Of course, the latest irony is President Bush's stubborn, reason-defying defence of a plan to hand over management of American ports to an Arab firm based in Dubai. Would FDR have proposed handing over management of American ports to a German firm during World War II, because it was more "efficient"? Don't worry about it, say the press secretary and the news anchors. Look at Dubai's skyline, it's so modern! They're even planning on building the world's tallest skyscraper here. And the U.S. Navy calls on Dubai hundreds of times. But, one wonders how much all that is costing the U.S. taxpayer in oil prices and expenditures to maintain our military in a war the White House refuses to prosecute.

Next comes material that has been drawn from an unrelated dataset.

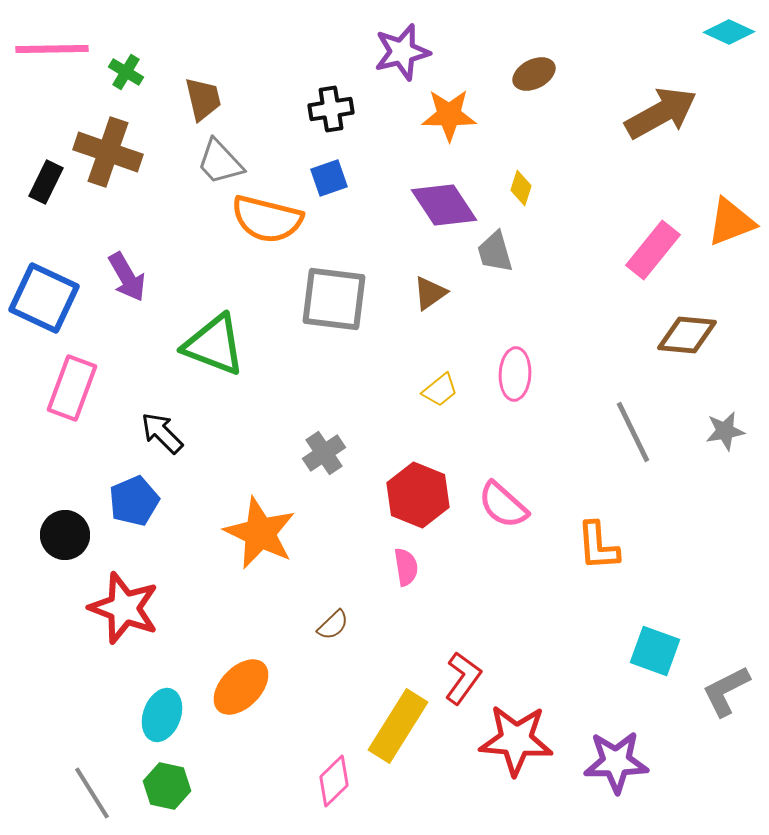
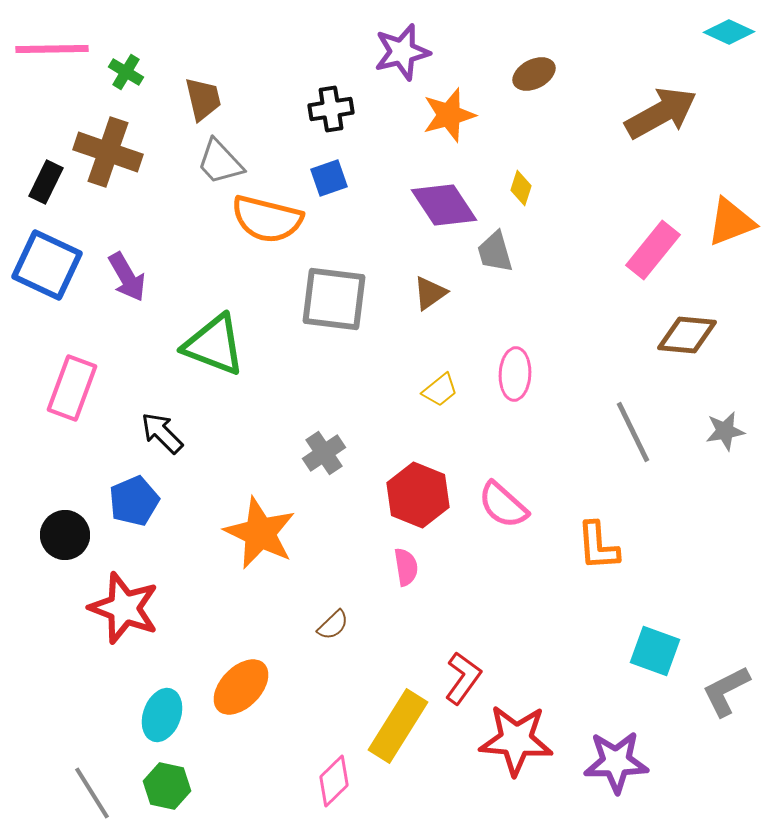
orange star at (449, 115): rotated 16 degrees counterclockwise
blue square at (44, 298): moved 3 px right, 33 px up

However, if we can't trust the Pakistani intelligence and military to hunt down the Taliban and bin Laden, or the Iraqi government not to turn against its sponsor, the U.S., why should we trust the interlocking Arab connections that would profit from Bush's folly to not let Al Quada or the Muslim Brotherhood or President Mahmoud Ahmadinejad of Iran to sneak a WMD into the U.S.?

Didn't Dubai only last week agree, at the behest of Adolf Ahmadinejad, to stop anti-Iranian broadcasts? With allies in the "war on terror" like Dubai, Saudi Arabia, Iraq, and Afghanistan -- whose president planted a Judas kiss on Bush by demanding that the Mohammed cartoons cease -- who needs enemies?

Altruism delivers a Judas kiss every time it is embraced in foreign policy. All we need do is turn the other cheek to receive it. It has been the premier liar and traitor of Western history. Sometimes the unintended consequences are immediate; at other times, long in fruition. We are witnessing a soufflé of both. But its practitioners have never been the ones to pay the price. When men begin to tire of being lied to and betrayed and sacrificed in the name of an unearthly ideal, when reason rules men's means, ends and values, that will be the end of altruist irony.